> [WORK ITEM]
For this exercise, copy each line of the records that contains the word "Open".

> [THE RECORDS]
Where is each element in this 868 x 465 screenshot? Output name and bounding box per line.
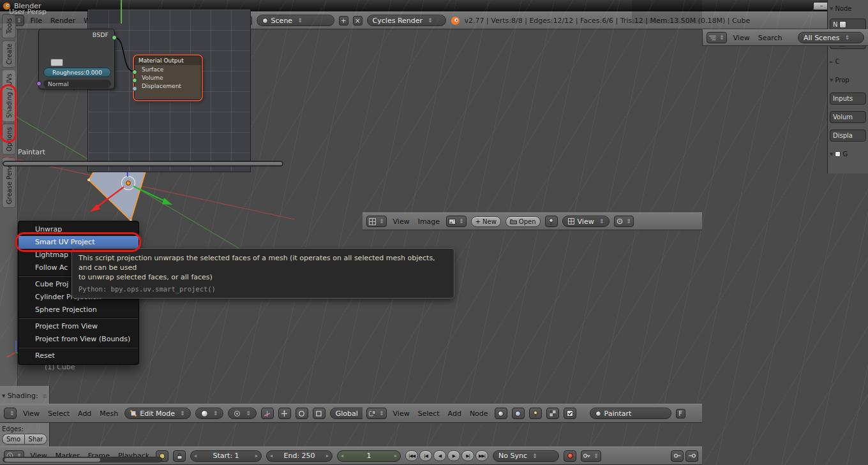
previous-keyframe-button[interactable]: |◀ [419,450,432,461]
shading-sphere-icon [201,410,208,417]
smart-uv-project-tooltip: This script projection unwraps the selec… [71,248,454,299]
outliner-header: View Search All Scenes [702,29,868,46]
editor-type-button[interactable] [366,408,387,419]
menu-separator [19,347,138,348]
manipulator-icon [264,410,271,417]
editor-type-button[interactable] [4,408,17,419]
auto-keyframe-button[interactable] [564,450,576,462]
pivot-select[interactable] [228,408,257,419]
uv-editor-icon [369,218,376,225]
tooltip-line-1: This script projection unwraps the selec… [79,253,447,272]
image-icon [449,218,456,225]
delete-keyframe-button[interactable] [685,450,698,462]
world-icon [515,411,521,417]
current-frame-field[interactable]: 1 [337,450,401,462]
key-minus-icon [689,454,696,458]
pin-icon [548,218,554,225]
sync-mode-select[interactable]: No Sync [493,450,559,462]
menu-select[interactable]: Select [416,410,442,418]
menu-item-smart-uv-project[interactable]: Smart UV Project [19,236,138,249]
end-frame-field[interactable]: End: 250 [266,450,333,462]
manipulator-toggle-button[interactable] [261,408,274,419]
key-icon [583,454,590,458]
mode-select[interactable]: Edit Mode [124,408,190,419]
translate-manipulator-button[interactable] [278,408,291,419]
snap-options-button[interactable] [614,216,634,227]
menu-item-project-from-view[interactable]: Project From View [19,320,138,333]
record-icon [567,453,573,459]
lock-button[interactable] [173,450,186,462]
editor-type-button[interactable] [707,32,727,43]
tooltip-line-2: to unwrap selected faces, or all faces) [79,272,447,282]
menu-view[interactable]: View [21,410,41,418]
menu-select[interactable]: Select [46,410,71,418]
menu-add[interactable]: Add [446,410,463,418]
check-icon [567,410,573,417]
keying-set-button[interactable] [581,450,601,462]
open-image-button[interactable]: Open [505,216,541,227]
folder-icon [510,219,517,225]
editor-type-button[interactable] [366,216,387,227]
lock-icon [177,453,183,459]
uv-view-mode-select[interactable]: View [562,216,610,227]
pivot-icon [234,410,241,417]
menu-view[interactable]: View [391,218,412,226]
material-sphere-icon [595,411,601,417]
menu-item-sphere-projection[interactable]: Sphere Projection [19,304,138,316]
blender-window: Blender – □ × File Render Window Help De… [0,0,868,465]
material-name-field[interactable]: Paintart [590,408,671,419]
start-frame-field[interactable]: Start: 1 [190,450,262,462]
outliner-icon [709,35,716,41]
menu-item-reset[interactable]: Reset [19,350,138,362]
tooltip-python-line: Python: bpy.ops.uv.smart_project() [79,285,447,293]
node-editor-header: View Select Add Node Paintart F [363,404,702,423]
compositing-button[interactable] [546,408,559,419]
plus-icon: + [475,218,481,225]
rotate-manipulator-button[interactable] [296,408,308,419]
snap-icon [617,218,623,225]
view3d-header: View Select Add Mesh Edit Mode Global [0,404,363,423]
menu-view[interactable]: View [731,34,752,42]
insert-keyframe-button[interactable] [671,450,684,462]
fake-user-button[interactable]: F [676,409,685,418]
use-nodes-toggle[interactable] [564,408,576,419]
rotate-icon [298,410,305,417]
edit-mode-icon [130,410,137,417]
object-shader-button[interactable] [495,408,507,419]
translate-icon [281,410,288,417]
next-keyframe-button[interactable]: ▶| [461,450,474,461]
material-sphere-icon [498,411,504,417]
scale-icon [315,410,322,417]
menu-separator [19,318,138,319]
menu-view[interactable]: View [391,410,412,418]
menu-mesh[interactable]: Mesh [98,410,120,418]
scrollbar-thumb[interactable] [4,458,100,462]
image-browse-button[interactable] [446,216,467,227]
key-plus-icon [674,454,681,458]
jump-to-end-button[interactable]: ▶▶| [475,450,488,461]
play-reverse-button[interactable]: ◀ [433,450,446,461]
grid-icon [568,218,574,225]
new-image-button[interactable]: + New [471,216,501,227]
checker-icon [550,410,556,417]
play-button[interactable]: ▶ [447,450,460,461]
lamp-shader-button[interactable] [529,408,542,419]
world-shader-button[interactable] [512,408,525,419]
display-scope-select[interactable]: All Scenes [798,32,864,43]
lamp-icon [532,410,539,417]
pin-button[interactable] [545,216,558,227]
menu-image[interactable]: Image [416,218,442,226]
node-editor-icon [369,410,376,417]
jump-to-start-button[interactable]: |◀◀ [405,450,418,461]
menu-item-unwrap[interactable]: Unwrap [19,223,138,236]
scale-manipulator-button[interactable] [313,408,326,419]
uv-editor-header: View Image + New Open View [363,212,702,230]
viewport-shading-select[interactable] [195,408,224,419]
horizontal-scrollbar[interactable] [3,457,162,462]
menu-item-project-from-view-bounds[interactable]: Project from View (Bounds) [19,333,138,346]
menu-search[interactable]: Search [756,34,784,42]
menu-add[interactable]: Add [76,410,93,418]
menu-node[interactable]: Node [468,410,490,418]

> [WRITTEN RESPONSE]
open-image-button[interactable]: Open [505,216,541,227]
uv-editor-header: View Image + New Open View [363,212,702,230]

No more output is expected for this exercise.